Actually, we have a bit more than 25 minutes (or days) to go until election day, but nobody can be doubting that Denmark for all practical purposes has entered the final stage of the 2007-2011 parliamentary term and that both opposition and government is in campaign mode.
So, when will the election be called. Christianborgologists have noted that the PM has cancelled his trip to Greenland on August 23 when the Finance Minister will be presenting the government’s 2012 budget proposal. A likely day to call an election for September 20. In any event, I will – for once – not be complaining about media trying to predict the date, but just note that the PM and the leader of the Conservative Party are the only people who know anything for certain. So Lars Løkke Rasmussen can delay the election until November if he pleases.
With regard to the Liberal Party’s campaign against the S-SF plan, we could note that negative campaigning is part of every election campaign. My colleague Christian Elmelund-Præstekjær has published research about this in European Journal of Political Research
This article supplements and further develops the almost exclusively American literature on the determinants of negative campaigning by analyzing the tone of the Danish parties’ election campaigns.

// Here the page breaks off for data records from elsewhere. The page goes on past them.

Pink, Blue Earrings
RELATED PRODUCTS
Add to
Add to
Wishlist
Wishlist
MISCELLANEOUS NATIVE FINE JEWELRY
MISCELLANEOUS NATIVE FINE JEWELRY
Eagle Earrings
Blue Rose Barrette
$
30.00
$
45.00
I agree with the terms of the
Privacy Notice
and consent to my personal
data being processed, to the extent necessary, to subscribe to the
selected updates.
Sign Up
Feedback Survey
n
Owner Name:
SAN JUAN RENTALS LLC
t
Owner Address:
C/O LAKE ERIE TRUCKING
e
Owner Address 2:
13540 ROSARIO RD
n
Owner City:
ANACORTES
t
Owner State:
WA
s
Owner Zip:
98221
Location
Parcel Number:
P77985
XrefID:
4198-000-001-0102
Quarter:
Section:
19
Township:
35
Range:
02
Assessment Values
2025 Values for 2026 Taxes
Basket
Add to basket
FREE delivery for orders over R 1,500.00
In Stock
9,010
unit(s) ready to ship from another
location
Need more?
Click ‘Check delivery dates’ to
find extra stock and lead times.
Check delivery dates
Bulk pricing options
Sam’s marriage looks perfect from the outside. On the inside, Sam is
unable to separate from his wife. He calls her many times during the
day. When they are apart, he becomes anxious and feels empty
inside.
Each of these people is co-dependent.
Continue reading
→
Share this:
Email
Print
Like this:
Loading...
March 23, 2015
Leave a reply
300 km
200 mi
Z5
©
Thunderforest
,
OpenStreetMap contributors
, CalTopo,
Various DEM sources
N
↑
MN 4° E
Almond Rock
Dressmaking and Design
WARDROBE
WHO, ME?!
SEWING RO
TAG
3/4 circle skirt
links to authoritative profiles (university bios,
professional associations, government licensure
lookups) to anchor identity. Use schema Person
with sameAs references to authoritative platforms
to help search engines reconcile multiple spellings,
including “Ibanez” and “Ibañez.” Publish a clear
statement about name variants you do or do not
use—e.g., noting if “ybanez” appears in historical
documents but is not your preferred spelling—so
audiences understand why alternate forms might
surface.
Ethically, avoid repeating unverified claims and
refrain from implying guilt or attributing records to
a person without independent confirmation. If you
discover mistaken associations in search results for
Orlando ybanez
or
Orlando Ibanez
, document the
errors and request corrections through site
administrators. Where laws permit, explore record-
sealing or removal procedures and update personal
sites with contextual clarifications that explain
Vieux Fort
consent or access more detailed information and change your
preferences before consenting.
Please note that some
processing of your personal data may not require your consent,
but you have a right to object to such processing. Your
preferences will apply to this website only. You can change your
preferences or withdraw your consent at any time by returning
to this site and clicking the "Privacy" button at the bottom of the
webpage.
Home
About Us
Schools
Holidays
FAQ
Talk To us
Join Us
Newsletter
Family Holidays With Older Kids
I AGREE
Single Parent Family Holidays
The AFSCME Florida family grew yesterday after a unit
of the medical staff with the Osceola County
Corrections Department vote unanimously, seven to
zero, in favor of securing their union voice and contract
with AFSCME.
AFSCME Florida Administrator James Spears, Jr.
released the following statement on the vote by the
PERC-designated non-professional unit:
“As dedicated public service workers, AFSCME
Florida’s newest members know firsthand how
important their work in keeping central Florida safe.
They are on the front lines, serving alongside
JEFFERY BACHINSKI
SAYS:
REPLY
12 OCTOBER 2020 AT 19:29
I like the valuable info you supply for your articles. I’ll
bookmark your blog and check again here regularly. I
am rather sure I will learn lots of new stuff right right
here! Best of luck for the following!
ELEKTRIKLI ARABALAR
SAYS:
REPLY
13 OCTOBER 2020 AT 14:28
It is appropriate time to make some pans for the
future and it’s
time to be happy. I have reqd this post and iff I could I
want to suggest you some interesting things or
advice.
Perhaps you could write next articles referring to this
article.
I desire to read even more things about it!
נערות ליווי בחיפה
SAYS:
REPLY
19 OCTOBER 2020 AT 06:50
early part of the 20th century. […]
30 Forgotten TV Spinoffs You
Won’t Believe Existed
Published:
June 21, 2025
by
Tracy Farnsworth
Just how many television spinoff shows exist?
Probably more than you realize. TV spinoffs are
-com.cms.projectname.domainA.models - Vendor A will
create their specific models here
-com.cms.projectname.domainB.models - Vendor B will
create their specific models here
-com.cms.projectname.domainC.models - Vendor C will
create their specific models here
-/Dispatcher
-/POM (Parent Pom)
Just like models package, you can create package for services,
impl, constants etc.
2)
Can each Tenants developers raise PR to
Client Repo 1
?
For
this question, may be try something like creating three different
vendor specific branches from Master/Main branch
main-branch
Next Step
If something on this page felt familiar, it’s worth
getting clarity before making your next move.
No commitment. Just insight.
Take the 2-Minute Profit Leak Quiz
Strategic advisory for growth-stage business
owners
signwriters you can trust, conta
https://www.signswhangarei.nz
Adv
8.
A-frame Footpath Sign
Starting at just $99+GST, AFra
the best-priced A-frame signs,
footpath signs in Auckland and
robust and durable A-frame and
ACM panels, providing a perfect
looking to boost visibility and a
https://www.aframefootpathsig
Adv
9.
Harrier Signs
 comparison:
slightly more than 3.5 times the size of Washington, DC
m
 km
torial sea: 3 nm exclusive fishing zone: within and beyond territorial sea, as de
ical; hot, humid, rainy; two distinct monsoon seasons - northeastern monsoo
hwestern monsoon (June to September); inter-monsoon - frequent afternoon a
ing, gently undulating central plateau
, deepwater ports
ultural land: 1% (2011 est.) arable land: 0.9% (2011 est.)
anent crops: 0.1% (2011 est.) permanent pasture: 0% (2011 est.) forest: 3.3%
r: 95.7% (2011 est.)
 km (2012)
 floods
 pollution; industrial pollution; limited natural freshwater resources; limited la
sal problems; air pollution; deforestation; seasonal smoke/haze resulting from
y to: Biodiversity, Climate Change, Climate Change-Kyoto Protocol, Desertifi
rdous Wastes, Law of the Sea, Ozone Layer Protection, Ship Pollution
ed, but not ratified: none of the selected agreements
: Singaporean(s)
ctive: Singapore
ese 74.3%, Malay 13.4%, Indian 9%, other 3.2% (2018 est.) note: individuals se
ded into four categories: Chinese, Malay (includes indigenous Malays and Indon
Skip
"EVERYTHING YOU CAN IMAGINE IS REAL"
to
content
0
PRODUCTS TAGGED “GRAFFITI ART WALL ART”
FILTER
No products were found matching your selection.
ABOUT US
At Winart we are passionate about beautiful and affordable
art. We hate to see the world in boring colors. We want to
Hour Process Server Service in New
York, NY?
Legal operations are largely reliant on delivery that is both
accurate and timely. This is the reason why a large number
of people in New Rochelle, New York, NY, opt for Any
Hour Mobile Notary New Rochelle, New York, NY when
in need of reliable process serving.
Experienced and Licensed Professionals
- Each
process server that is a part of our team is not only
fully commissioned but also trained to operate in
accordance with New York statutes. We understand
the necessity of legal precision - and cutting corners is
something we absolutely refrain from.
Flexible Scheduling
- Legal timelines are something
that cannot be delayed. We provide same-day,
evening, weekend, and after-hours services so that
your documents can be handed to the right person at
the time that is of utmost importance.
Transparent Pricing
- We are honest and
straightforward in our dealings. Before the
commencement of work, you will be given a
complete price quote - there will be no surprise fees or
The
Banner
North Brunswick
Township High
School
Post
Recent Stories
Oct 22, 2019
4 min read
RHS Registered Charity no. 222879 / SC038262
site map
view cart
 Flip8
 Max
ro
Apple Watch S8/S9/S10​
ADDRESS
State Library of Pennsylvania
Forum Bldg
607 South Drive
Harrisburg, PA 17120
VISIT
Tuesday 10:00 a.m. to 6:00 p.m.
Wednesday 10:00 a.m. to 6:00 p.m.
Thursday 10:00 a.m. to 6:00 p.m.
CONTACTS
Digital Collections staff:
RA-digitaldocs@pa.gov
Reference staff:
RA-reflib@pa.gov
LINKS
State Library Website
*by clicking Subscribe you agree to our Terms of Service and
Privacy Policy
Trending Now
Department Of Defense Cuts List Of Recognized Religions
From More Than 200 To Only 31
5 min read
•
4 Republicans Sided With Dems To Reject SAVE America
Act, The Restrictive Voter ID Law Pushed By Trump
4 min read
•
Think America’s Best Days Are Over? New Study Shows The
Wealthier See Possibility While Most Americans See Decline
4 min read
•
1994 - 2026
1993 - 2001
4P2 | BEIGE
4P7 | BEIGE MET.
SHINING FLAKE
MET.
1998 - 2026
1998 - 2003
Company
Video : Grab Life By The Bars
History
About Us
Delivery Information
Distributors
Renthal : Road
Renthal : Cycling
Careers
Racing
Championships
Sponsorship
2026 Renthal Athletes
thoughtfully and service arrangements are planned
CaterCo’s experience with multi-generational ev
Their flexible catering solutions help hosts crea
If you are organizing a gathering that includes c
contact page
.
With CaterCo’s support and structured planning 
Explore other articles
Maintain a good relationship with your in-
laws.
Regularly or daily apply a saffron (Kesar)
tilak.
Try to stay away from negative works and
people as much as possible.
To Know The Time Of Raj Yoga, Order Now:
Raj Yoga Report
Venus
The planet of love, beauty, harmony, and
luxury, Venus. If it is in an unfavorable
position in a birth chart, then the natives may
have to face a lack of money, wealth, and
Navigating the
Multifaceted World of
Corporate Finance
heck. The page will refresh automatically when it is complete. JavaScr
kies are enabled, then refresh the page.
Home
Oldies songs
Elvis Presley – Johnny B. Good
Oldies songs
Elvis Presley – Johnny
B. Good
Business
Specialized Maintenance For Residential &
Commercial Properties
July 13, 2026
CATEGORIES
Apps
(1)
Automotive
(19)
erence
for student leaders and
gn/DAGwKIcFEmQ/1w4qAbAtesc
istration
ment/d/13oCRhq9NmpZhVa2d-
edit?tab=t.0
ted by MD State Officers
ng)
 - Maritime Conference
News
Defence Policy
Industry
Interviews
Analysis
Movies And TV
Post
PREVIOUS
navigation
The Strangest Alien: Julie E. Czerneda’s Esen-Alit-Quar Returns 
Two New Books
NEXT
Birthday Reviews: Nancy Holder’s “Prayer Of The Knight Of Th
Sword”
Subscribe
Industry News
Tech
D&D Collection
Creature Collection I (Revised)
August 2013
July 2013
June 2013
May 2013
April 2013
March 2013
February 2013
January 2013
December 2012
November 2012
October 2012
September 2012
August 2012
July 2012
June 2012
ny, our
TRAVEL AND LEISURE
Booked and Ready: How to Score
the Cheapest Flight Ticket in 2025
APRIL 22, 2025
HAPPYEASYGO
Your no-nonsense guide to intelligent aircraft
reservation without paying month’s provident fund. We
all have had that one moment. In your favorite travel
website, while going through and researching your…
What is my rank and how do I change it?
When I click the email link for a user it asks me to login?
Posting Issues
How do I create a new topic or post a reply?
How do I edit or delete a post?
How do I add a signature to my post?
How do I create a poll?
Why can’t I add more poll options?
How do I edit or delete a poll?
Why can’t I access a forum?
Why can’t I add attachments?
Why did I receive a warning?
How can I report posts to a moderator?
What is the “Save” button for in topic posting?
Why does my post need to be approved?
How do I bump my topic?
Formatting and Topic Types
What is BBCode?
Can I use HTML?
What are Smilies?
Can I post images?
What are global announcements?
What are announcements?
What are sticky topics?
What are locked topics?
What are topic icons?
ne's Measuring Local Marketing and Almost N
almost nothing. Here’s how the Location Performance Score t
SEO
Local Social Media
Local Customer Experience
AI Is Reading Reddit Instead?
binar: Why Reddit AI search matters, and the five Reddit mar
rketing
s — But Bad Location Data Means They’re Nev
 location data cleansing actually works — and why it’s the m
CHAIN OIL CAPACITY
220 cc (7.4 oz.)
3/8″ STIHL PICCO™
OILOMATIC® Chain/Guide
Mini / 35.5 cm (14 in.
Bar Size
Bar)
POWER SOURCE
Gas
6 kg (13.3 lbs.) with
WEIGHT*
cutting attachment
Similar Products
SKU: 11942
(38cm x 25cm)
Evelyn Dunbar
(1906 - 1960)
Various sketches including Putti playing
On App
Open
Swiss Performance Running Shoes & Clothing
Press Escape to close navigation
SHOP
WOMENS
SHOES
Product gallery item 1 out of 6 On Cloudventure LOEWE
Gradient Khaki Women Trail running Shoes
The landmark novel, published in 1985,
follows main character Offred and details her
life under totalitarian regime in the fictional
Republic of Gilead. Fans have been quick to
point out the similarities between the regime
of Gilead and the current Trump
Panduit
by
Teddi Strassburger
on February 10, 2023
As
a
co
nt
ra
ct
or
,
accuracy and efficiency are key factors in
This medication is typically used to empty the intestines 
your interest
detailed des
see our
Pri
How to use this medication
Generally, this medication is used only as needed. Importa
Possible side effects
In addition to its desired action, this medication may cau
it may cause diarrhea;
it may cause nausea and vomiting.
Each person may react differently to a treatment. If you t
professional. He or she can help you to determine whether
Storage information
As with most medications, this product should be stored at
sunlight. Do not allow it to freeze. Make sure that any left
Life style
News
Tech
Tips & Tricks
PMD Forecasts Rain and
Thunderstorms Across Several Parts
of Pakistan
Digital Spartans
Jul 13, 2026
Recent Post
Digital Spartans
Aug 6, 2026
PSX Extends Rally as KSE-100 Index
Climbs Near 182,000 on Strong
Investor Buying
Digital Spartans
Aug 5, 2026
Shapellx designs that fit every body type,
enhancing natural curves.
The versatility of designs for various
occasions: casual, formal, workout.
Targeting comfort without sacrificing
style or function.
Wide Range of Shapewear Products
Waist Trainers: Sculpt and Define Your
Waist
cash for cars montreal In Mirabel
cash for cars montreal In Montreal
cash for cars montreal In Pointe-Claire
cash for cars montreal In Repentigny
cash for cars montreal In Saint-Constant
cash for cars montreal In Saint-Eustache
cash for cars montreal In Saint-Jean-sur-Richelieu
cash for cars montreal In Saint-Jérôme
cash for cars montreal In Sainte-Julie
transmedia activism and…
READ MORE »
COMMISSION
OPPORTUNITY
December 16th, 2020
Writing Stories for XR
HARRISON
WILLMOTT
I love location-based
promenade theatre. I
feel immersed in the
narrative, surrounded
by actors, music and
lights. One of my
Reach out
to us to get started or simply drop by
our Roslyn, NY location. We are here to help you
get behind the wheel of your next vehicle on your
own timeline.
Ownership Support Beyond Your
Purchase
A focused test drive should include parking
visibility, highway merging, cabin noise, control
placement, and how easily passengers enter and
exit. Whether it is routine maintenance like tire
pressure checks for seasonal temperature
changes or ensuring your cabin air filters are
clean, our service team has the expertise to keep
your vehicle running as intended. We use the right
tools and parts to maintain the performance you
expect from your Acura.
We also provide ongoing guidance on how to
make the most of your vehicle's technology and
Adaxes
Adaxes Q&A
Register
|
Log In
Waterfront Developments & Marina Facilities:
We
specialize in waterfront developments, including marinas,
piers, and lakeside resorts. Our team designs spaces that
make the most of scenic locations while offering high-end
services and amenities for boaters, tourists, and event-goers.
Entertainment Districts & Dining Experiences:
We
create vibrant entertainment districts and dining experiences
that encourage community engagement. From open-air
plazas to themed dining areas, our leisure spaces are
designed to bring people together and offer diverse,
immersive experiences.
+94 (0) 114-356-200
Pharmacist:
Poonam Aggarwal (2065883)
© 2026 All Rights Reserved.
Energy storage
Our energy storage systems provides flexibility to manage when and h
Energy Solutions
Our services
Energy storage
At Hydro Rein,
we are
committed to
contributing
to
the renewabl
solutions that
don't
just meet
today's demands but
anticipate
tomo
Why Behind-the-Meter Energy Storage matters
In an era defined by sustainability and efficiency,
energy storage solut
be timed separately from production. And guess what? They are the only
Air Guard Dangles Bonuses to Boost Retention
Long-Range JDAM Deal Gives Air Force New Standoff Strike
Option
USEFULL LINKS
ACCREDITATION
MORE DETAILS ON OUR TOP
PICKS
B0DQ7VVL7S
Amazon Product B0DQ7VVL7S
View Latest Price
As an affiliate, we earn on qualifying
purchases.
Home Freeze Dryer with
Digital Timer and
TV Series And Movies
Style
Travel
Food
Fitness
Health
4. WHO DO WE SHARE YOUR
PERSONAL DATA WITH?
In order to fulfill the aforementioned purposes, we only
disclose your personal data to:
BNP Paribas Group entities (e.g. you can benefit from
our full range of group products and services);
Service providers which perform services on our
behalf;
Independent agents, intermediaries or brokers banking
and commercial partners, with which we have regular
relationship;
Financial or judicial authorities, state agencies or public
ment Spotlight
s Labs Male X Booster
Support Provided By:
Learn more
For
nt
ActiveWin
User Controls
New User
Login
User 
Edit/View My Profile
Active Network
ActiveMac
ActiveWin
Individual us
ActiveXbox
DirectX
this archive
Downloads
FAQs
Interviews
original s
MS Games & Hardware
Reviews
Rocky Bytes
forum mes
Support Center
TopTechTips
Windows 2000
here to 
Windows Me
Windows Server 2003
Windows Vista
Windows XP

It concludes that proximity to governmental power matters, as oppositional parties are more negative than incumbents. This is comparable to the American experiences. The prospect of electoral failure, however, does not affect the tone the same way as poor poll standings do in the US. Moreover, it is suggested that future studies of negativity might consider how different party organizations affect the campaign tone; at least this study finds indications that parties with large proportions of party identifiers are slightly more negative than other parties. Finally, it is found that parties campaign differently in different channels of communication; that is, they are generally more negative in channels that allow direct interaction among politicians. This finding poses the question whether some channels are better empirical sources for studies of negativity than others, which is addressed in the closing section of the article.
That the Liberals would choose economic policy as a main topic was a no-brainer, that the execution would be so clumsy was rather surprising.
And with this, election-blogging is kicked off. You have been warned.